Analyse économique
décembre 2020
Dette Covid des entreprises :
où en sommes-nous ?
La forte augmentation de la dette publique du fait des mesures prises pour répondre aux effets économiques délétères des confinements ne doit pas masquer la forte augmentation de la dette des entreprises. Confrontées à des pertes d’activité très fortes dans différents secteurs, ou simplement à l’incertitude, celles-ci ont levé des montants de dettes très élevés durant le printemps. Cette dette constituera-t-elle un boulet supplémentaire qui pèsera dans la reprise économique, réduisant notamment leur capacité à investir.
Le premier élément à prendre en compte est que face à cette dette, s’est également constituée une très forte réserve de trésorerie. Selon les données de la Banque de France, entre février et septembre 2020, l’endettement des entreprises non financières a augmenté de 173 Mds EUR, dont 120 Mds EUR pour des prêts garantis par l’État. Mais pendant ce temps, la Trésorerie des entreprises a augmenté de 174 Mds EUR, donc d’à peu près autant. Une enquête du MEDEF estimait que près de 60% des entreprises ont conservé au moins les trois quarts de leur PGE.
Sur les derniers mois, certaines entreprises semblent avoir commencé à réduire leur endettement. Alors, plus de peur que de mal ?
Dette brute et trésorerie des entreprises non financières en France, Mds EUR
L’analyse de ces chiffres doit intégrer le fait que des charges ont été reportées, ce qui a soutenu la trésorerie, mais constitue un passif qui sera tôt ou tard exigible. Les données sur la dette fiscale et sociale des entreprises ne sont pas forcément disponibles, mais une étude du Trésor estimait que sur 95 Mds EUR de perte de valeur ajoutée lors du premier confinement, les reports de charge en compensaient environ 25 Mds et les anticipations de crédit d’impôt environ 20 Mds. Le projet de loi de finance de la sécurité sociale 2021 estime le montant des reports de paiements des charges sociales en fin d’année à 21 Mds EUR.

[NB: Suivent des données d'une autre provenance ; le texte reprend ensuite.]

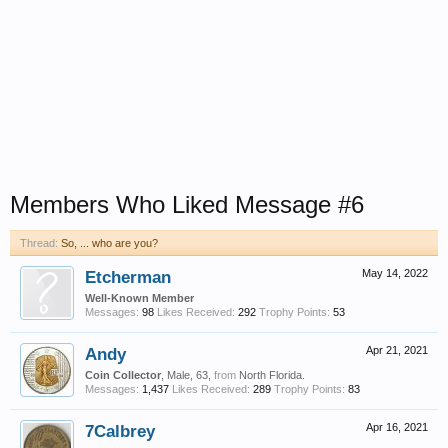
Members Who Liked Message #6
Thread:
So, ... who are you?
Etcherman
May 14, 2022
Well-Known Member
Messages:
98
Likes Received:
292
Trophy Points:
53
Andy
Apr 21, 2021
Coin Collector
, Male, 63,
from
North Florida.
Messages:
1,437
Likes Received:
289
Trophy Points:
83
7Calbrey
Apr 16, 2021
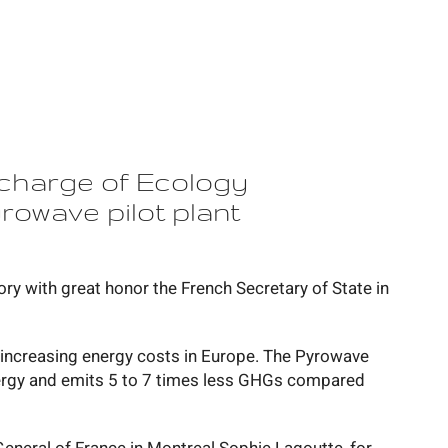
 charge of Ecology
rowave pilot plant
ry with great honor the French Secretary of State in
f increasing energy costs in Europe. The Pyrowave
ergy and emits 5 to 7 times less GHGs compared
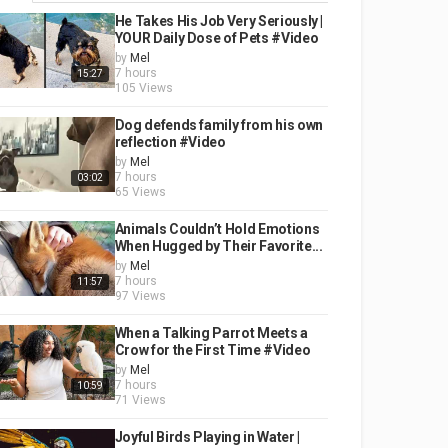
He Takes His Job Very Seriously |
YOUR Daily Dose of Pets #Video
by
Mel
7 hours
15:27
105 Views
Dog defends family from his own
reflection #Video
by
Mel
7 hours
03:02
65 Views
Animals Couldn’t Hold Emotions
When Hugged by Their Favorite...
by
Mel
7 hours
11:57
97 Views
When a Talking Parrot Meets a
Crow for the First Time #Video
by
Mel
7 hours
10:59
71 Views
Joyful Birds Playing in Water |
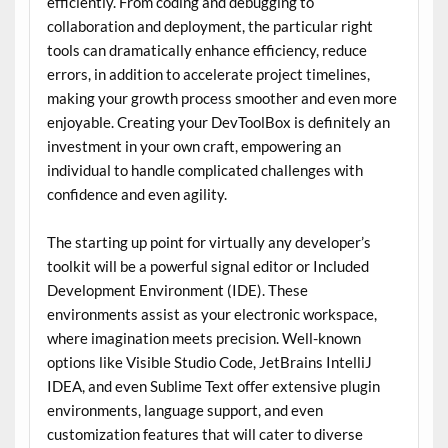
efficiently. From coding and debugging to
collaboration and deployment, the particular right
tools can dramatically enhance efficiency, reduce
errors, in addition to accelerate project timelines,
making your growth process smoother and even more
enjoyable. Creating your DevToolBox is definitely an
investment in your own craft, empowering an
individual to handle complicated challenges with
confidence and even agility.
The starting up point for virtually any developer’s
toolkit will be a powerful signal editor or Included
Development Environment (IDE). These
environments assist as your electronic workspace,
where imagination meets precision. Well-known
options like Visible Studio Code, JetBrains IntelliJ
IDEA, and even Sublime Text offer extensive plugin
environments, language support, and even
customization features that will cater to diverse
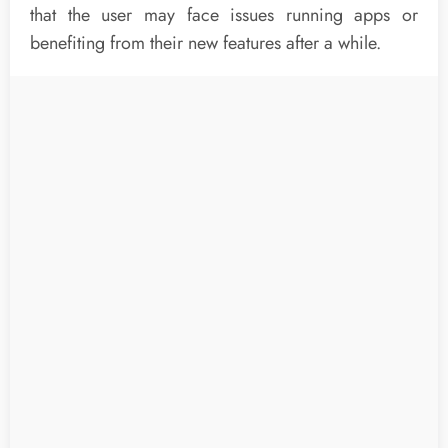
that the user may face issues running apps or
benefiting from their new features after a while.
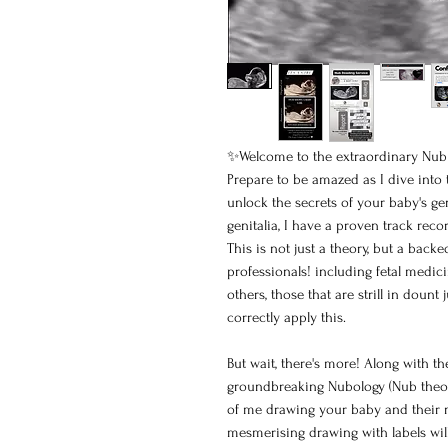
✨Welcome to the extraordinary Nub 
Prepare to be amazed as I dive into
unlock the secrets of your baby's ge
genitalia, I have a proven track reco
This is not just a theory, but a bac
professionals! including fetal medic
others, those that are strill in dou
correctly apply this.
But wait, there's more! Along with th
groundbreaking Nubology (Nub theory
of me drawing your baby and their nub
mesmerising drawing with labels wil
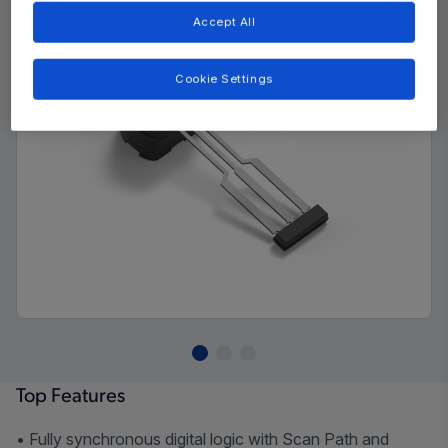
Accept All
Cookie Settings
Top Features
• Fully synchronous digital logic with Scan Path and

Une partie des avances fiscales sera compensée par la baisse de l’IS du fait de la baisse des profits et aussi par la baisse des impôts de production votée dans le budget 2021 et les dettes sociales seront également étalées ou partiellement absorbées par la dépense publique.
Évidemment, les impacts ne sont pas les mêmes d’un secteur à l’autre, compte tenu de la chute du volume d’activité, mais aussi du fait de l’intensité capitalistique des différents secteurs. En effet, les secteurs les plus touchés par la perte d’activité, comme la restauration ou le commerce de détail, ne sont pas nécessairement les secteurs où les besoins en capitaux fixes sont les plus importants, or ce sont souvent ces besoins en capitaux fixes qui peuvent entraîner des besoins de financement importants.
Un point positif est que cette crise intervient après plusieurs années d’amélioration de la situation financière des PME françaises. Les données de la Banque de France montrent qu’à l’inverse des grandes entreprises, les PME ont amélioré leur situation financière. Alors qu’en 2007, l’endettement financier représentait 90% des capitaux propres des PME, il n’en représentait plus que 60% en 2019.
La fin du gel des procédures de défaillance d’entreprises le 24 août dernier n’a pas entraîné une explosion à la hausse des procédures collectives, ce qui reflète sans doute l’ampleur des mesures d’aides, mais aussi les moratoires des banques et le fait qu’une bonne partie de l’augmentation du passif des entreprises pour cause de Covid-19 concerne surtout les passifs sociaux et fiscaux. Quelle politique les pouvoirs publics adopteront-ils pour ceux-ci ? Il faudra attendre encore quelques mois pour y voir plus clair.
Quel sera l’impact sur la croissance à moyen terme de cette poussée d’endettement des entreprises ? On sait que si les faillites ont un coût à court terme, le fait de maintenir en vie des entreprises trop endettées, les fameuses entreprises zombies, en a également un. Un document de travail récent publié par la Fed de San Francisco vient de montrer que l’impact de la dette d’entreprise sur l’activité était en réalité moins important que ce que l’on pouvait penser, et ce même pour l’investissement, l’impact de la dette des entreprises est bien moindre que pour celle des ménages. Cela s’explique par la capacité des entreprises à restructurer leur passif et notamment à lever des capitaux propres. Plus encore, plus la restructuration de passif est aisée, moins l’impact de la dette d’entreprise est important. La forte réponse publique semble avoir limité les dégâts de la crise Covid-19 pour l’instant, mais il faudra veiller à savoir restructurer rapidement les passifs des entreprises les plus fragiles.